You also see this on power amp outputs, to shunt "flyback" from reactive loads to the supply rails, to avoid breakdown of the output transistors.
There are some instances where you see regular silicon diodes used reverse-biased in a power supply. The most common example is across a voltage regulator IC. This will shunt any overvoltages on the supply line of 0.6V or more greater than the unregulated input voltage across the IC rather than through the IC, avoiding output stage breakdown. Also, a second reverse-biased diode is sometimes seen between the regulated supply and ground for reverse-polarity protection.
In a power supply, a zener diode, gas arrestor tube or whatever used as a brute force clamp to short out overvoltages is often called a "crowbar." Since a crowbar's whole function is to short the supply if it rises above a certain voltage, it's strictly a safety device and should not be used for "regulation" in the usual sense. And it should be preceded by a fuse or fusible link in series with the supply line, since the whole idea of shorting out the supply is to interrupt it by causing a fuse to blow! (If the overvoltage condition is more than momentary, that is).

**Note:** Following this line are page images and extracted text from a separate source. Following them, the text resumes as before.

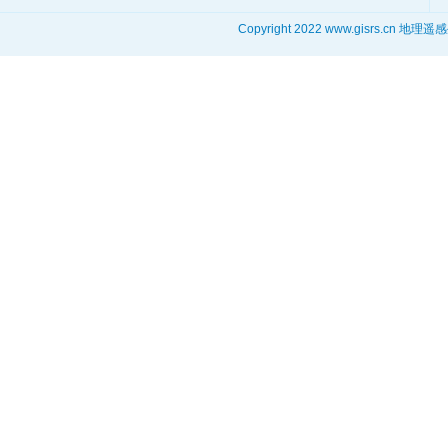
Copyright 2022 www.gisrs.cn 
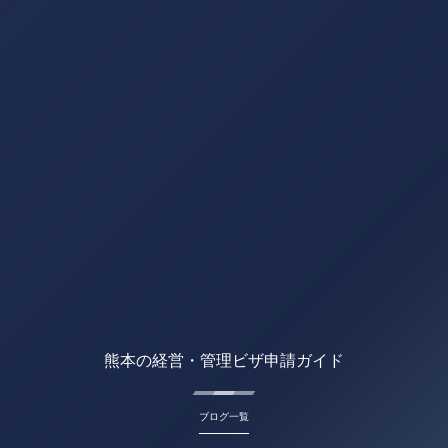
熊本の経営・管理ビザ申請ガイド
ブログ一覧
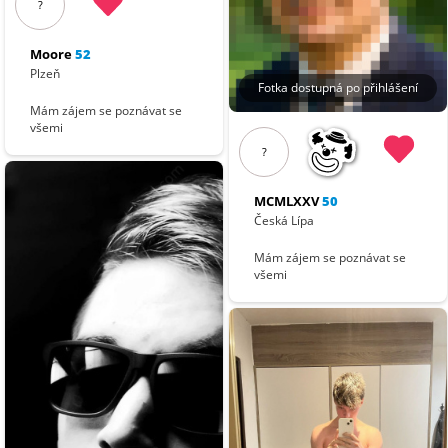
?
Moore
52
Plzeň
Fotka dostupná po přihlášení
Mám zájem se poznávat se
všemi
?
MCMLXXV
50
Česká Lípa
Mám zájem se poznávat se
všemi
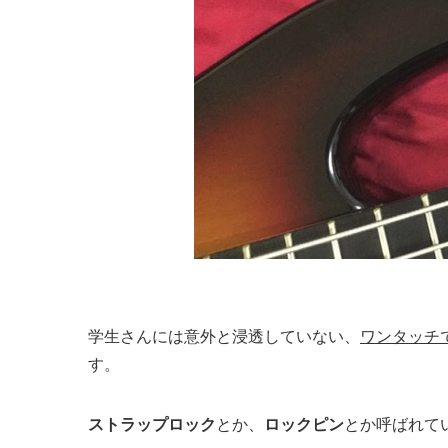
学生さんには意外と浸透していない、
ワンタッチ
す。
ストラップロック
とか、
ロックピン
とか呼ばれて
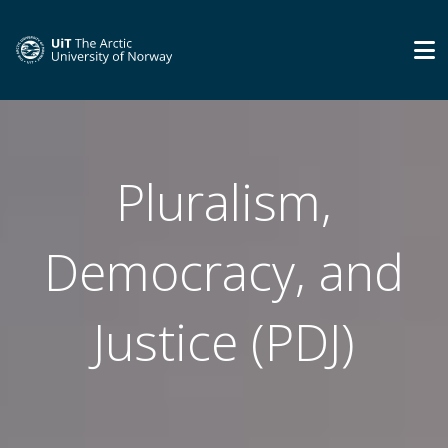
Pluralism,
Democracy, and
Justice (PDJ)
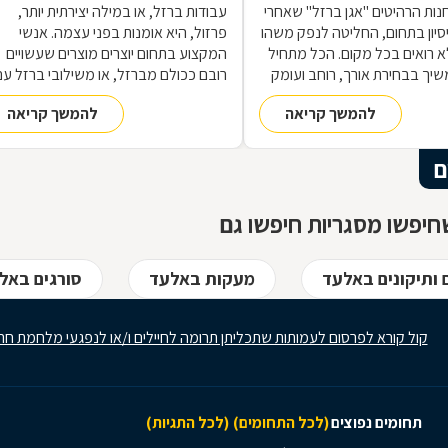
נות הרהיטים ''אגן ברזל'' שאחרי
עבודות ברזל, או במילה יצירתית יותר,
 ניסיון בתחום, החליטה לנפק משהו
פרזול, היא אומנות בפני עצמה. אנשי
 רואים בכל מקום. הכל מתחיל
המקצוע בתחום יוצרים מוצרים שעשויים
שיך בבחירת אורך, רוחב ועומק
רובם ככולם מברזל, או משילובי ברזל עם
ם, ממשיך בייצור מקורי ממיטב
חומרים אחרים, וזאת במגוון רחב של
להמשך קריאה
להמשך קריאה
 ומסתיים ביצירת הפתרון
תחומים: ריהוט, מוצרי נוי, סורגים, שערים
מעשי ביותר עבורכם
ועוד-ועוד. על אף היותו חומר גס ומחוספס
הברזל נחשב בעל יופי רב, ובעל יתרונות
ם
רבים. על מאפייני חומר הגלם, על אנשי
המקצוע בתחום ועל האפשרויות הלימודיו
יפשו מסגריות חיפשו גם
 ותיקונים באלעד
מעקות באלעד
סורגים באל
קול קורא לפרסום לעמותות שתכליתן תרומה לחיילים ו/או לנפגעי מלחמת חר
תחומים נפוצים
(לכל התחומים)
(לכל התגיות)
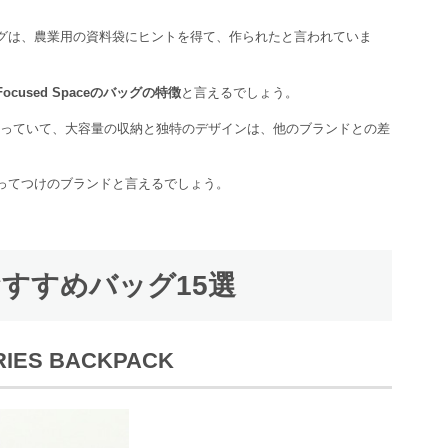
のバッグは、農業用の資料袋にヒントを得て、作られたと言われていま
used Spaceのバッグの特徴
と言えるでしょう。
なっていて、大容量の収納と独特のデザインは、他のブランドとの差
ってつけのブランドと言えるでしょう。
eのおすすめバッグ15選
ERIES BACKPACK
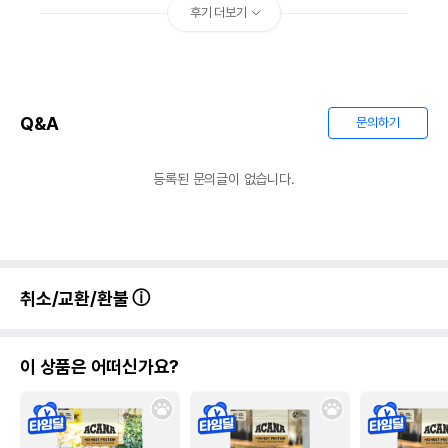
후기 더보기
Q&A
문의하기
등록된 문의글이 없습니다.
취소/교환/환불
이 상품은 어떠신가요?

Zeners are also used for regulation. This type of regulation is known as "shunt regulation" and while it's not as good as an active regulator circuit using a series pass element, it's "good enuff" in some cases, especially in low power circuits that draw a constant current and don't need very tight regulation. When used as a regulator, as opposed to a crowbar, a zener needs a series resistor to form an "inverted-L" attenuator, with the resistor acting as the upper leg of the attenuator and the zener as the bottom leg. The output voltage is taken from the junction of the two.

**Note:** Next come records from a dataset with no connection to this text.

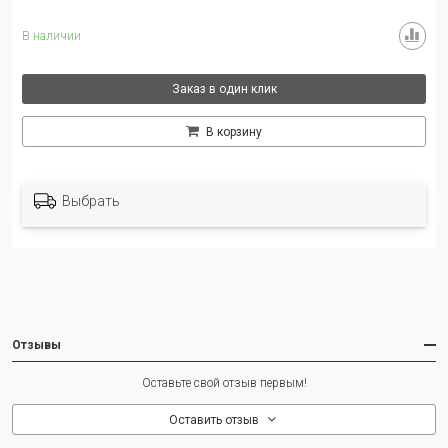
В наличии
Заказ в один клик
В корзину
Выбрать
Отзывы
Оставьте свой отзыв первым!
Оставить отзыв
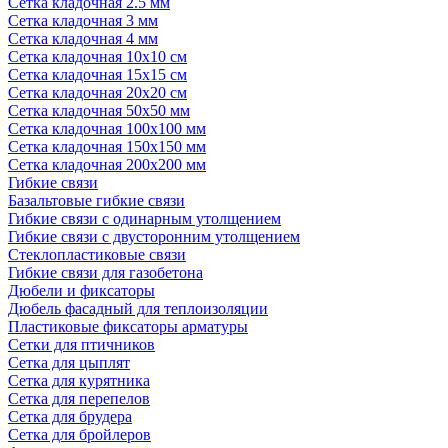
Сетка кладочная 2.5 мм
Сетка кладочная 3 мм
Сетка кладочная 4 мм
Сетка кладочная 10x10 см
Сетка кладочная 15x15 см
Сетка кладочная 20x20 см
Сетка кладочная 50x50 мм
Сетка кладочная 100x100 мм
Сетка кладочная 150x150 мм
Сетка кладочная 200x200 мм
Гибкие связи
Базальтовые гибкие связи
Гибкие связи с одинарным утолщением
Гибкие связи с двусторонним утолщением
Стеклопластиковые связи
Гибкие связи для газобетона
Дюбели и фиксаторы
Дюбель фасадный для теплоизоляции
Пластиковые фиксаторы арматуры
Сетки для птичников
Сетка для цыплят
Сетка для курятника
Сетка для перепелов
Сетка для брудера
Сетка для бройлеров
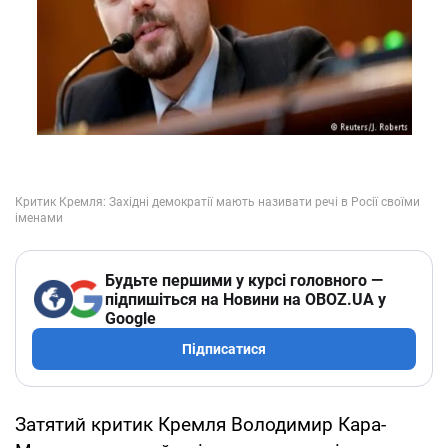
Будьте першими у курсі головного —
підпишіться на Новини на OBOZ.UA у
Google
Підписатися
Затятий критик Кремля Володимир Кара-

Zeners need a certain amount of current (a few mA, I don't recall the exact "typical" figure) passing through them at all times to maintain their zener voltage. The series resistor is calaculated thus:
R = (Vin - desired Vout) / (Iload + Izener)

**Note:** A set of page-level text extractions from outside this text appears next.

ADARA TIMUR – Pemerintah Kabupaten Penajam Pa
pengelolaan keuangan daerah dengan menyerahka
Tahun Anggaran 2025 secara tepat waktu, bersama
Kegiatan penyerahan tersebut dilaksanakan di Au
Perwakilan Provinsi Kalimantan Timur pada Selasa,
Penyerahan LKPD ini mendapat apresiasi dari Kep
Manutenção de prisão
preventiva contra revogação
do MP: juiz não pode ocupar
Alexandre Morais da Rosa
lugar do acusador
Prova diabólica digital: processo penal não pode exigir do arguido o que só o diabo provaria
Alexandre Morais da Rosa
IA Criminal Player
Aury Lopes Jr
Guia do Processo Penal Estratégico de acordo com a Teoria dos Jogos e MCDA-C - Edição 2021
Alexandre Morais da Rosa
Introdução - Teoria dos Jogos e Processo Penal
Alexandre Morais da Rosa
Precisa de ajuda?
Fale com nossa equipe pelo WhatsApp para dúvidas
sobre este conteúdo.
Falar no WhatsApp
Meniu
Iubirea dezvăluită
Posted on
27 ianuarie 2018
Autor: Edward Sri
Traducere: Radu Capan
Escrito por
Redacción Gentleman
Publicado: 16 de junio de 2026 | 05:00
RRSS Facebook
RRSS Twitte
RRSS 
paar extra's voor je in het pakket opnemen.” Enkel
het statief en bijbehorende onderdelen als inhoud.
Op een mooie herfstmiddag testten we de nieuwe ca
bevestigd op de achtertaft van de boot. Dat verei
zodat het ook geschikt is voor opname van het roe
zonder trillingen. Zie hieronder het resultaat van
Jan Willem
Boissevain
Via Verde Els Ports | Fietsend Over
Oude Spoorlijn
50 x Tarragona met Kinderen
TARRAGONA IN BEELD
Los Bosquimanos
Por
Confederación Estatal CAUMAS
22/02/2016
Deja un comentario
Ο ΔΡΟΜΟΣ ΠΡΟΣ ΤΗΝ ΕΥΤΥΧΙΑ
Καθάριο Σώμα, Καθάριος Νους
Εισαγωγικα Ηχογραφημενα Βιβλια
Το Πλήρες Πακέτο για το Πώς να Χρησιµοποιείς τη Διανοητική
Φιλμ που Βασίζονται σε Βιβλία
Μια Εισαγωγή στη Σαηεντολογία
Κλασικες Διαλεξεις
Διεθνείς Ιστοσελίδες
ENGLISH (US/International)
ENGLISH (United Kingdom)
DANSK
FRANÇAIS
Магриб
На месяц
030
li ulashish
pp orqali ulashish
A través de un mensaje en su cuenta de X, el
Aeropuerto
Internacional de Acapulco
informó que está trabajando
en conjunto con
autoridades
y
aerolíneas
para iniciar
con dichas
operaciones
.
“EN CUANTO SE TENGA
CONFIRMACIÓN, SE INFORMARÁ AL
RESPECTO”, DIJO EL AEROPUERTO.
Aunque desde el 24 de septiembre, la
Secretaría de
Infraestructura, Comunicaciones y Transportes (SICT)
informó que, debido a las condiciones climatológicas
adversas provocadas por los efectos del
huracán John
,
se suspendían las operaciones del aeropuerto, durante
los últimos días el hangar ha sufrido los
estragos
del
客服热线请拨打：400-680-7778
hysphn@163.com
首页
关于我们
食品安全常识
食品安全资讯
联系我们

OK, I just got up off my ass and checked one of my books. It gives 5mA as a "typical" value of zener current. So let's say we want to take 15VDC unregulated and spit out 12VDC regulated. Our circuit draws 20mA at 12VDC.
R = (15 - 12) / (.02 + .005) = 3 / .025 = 120 ohms.
Under normal operation, the resistor will dissipate (15 - 12)sq / 120 = .075W. If the supply were shorted, the resistor would have to dissipate 15sq/120=1.8watts. So we'd probably use a 5W resistor if we DIDN'T want it to blow. If we DID want it to blow, we'd use, say, a 1W resistor (flameproof, of course!).
But wait, what happens if no load is connected? The zener will draw whatever current is necessary to maintain about 12V across its terminals, in other words, the whole 25mA will pass through the zener. Therefore, the zener should have a rating of
P = .025 * 12 = 0.3W. So we'd use a 500mW zener.
Zeners are noisy. The zener in our hypothetical power supply should be bypassed by a filter cap, and ideally kept away from the signal circuits.
This has been a fun mental exercise. But in the real world, I'd probably reach for an LM317 :green: